## Task directions
Would you give back exactly the lines from the line with "PONTO MOBILE PARA EQUIPES" through the end of the entries below, both included, but none of the pictures?

## Dataset
+---+

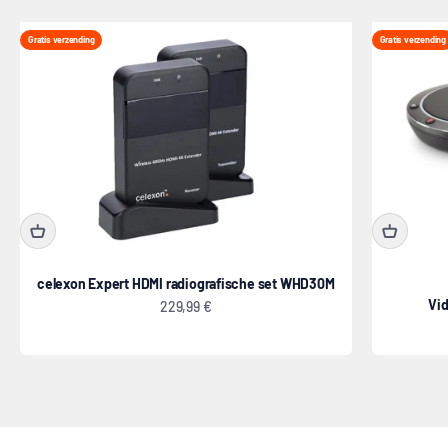
Gratis verzending
Gratis verzending
celexon Expert HDMI radiografische set WHD30M
Vi
Aanbiedingsprijs
229,99 €
Professional elektrisch in hoogte verstelbare displaywagen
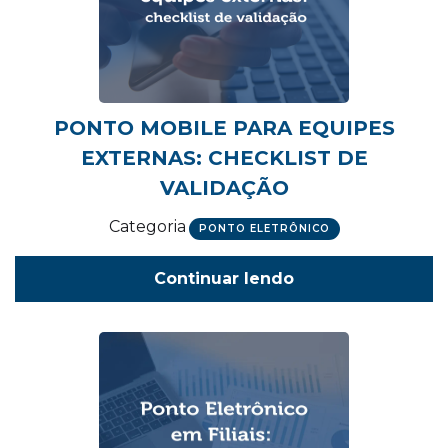
PONTO MOBILE PARA EQUIPES
EXTERNAS: CHECKLIST DE
VALIDAÇÃO
Categoria
PONTO ELETRÔNICO
Continuar lendo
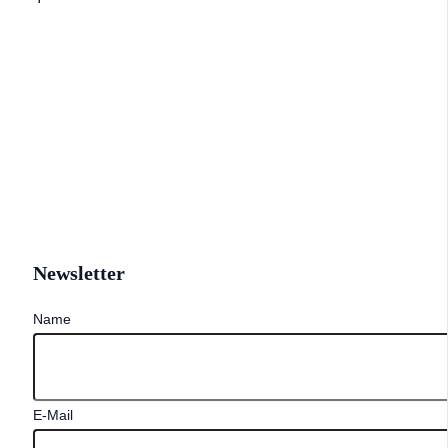
Newsletter
Name
E-Mail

+---+

## Task response
PONTO MOBILE PARA EQUIPES
EXTERNAS: CHECKLIST DE
VALIDAÇÃO
Categoria
PONTO ELETRÔNICO
Continuar lendo
Newsletter
Name
E-Mail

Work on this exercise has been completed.